The uproarious "Shorty" opened the bundle and disclosed a jade teapot, in a wrapping of wadded silk. It was a flawless bit of carving, fashioned from a solid block of imperial green jade, no more than a pretty toy to the soldiers, who examined it indifferently and wondered why Saunders wished to send it to his mother.

"It's the last thing I've got," he explained, "and the last present they'll ever get from me. I think they'd like to know I wasn't so blamed forgetful at the finish. Just lug it along, Shorty, an' if it don't get broke on the way, you can mail it when you cross the country."

The wish and the token were a sick man's whim to Blake, but he wrapped the jade teapot and tucked it in a soft corner of his haversack when he packed his kit late that night. He was vaguely aware that his purpose of finding the distressed family of Saunders would not survive the journey home, yet he had meant it when he made the promise. He believed Saunders as good as dead, because he had seen men die of homesickness in the field hospitals of the Philippines.

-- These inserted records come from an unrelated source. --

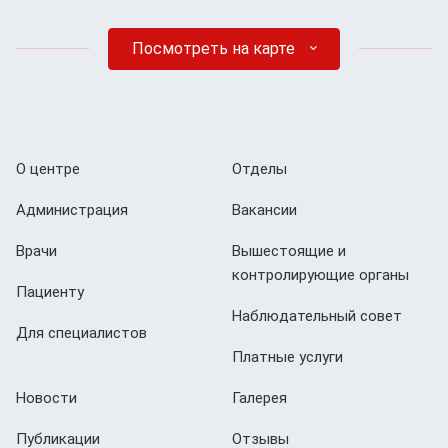
Посмотреть на карте
О центре
Отделы
Администрация
Вакансии
Врачи
Вышестоящие и
контролирующие органы
Пациенту
Наблюдательный совет
Для специалистов
Платные услуги
Новости
Галерея
Публикации
Отзывы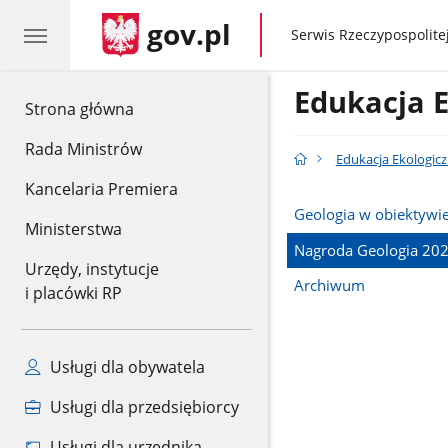
gov.pl
gov.pl
Serwis Rzeczypospolitej
Edukacja 
gov.pl
Strona główna
Rada Ministrów
Edukacja Ekologic
Kancelaria Premiera
Geologia w obiektywi
Ministerstwa
Nagroda Geologia 20
Urzędy, instytucje
Archiwum
i placówki RP
Usługi dla obywatela
Usługi dla przedsiębiorcy
Usługi dla urzędnika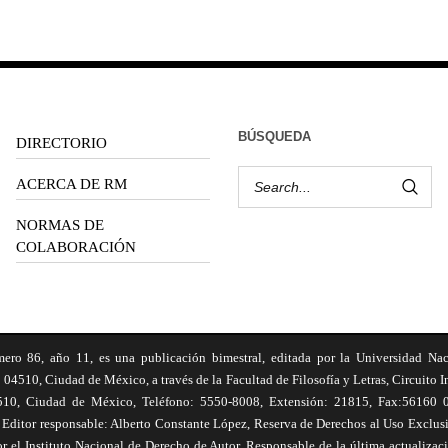
BÚSQUEDA
DIRECTORIO
ACERCA DE RM
NORMAS DE
COLABORACIÓN
6, año 11, es una publicación bimestral, editada por la Universidad Na
 04510, Ciudad de México, a través de la Facultad de Filosofía y Letras, Circuito In
510, Ciudad de México, Teléfono: 5550-8008, Extensión: 21815, Fax:56160 047
Editor responsable: Alberto Constante López, Reserva de Derechos al Uso Excl
el Instituto Nacional de Derecho de Autor. Responsable de la última actualizac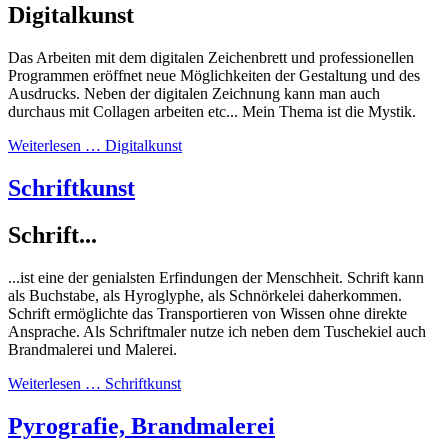
Digitalkunst
Das Arbeiten mit dem digitalen Zeichenbrett und professionellen
Programmen eröffnet neue Möglichkeiten der Gestaltung und des
Ausdrucks. Neben der digitalen Zeichnung kann man auch
durchaus mit Collagen arbeiten etc... Mein Thema ist die Mystik.
Weiterlesen … Digitalkunst
Schriftkunst
Schrift...
...ist eine der genialsten Erfindungen der Menschheit. Schrift kann
als Buchstabe, als Hyroglyphe, als Schnörkelei daherkommen.
Schrift ermöglichte das Transportieren von Wissen ohne direkte
Ansprache. Als Schriftmaler nutze ich neben dem Tuschekiel auch
Brandmalerei und Malerei.
Weiterlesen … Schriftkunst
Pyrografie, Brandmalerei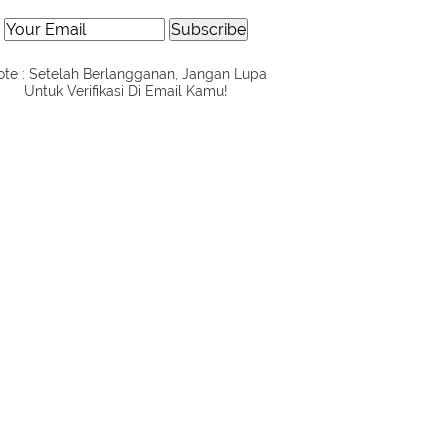
te : Setelah Berlangganan, Jangan Lupa
Untuk Verifikasi Di Email Kamu!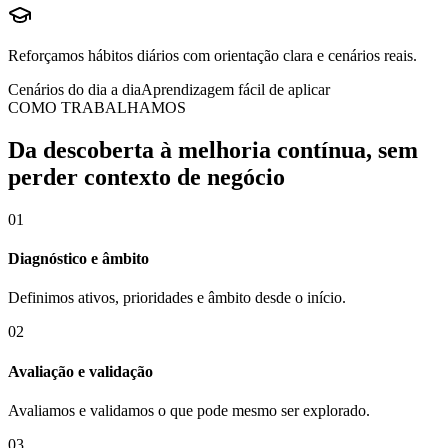
Reforçamos hábitos diários com orientação clara e cenários reais.
Cenários do dia a dia
Aprendizagem fácil de aplicar
COMO TRABALHAMOS
Da descoberta à melhoria contínua, sem
perder contexto de negócio
0
1
Diagnóstico e âmbito
Definimos ativos, prioridades e âmbito desde o início.
0
2
Avaliação e validação
Avaliamos e validamos o que pode mesmo ser explorado.
0
3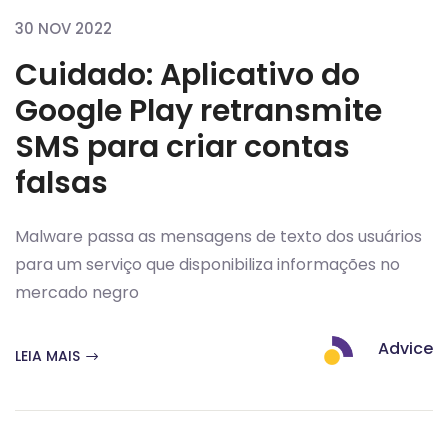
30 NOV 2022
Cuidado: Aplicativo do
Google Play retransmite
SMS para criar contas
falsas
Malware passa as mensagens de texto dos usuários
para um serviço que disponibiliza informações no
mercado negro
Advice
LEIA MAIS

"I'll send his silly teapot to his folks," he told another discharged private of P Company, as they climbed into a four-mule wagon next morning; "and I'm sorry I can't help him out, same as you are. If the doctor would pack the poor fool in a wagon and ship him to the sea, he couldn't any more than die on the way, and there 'd be a fightin' chance he'd brace up."

With this farewell tribute of sympathy, the fortunes of Private Saunders slipped into the background among the varied interests which occupied the attention of the late Private Blake along his route to Taku Bar.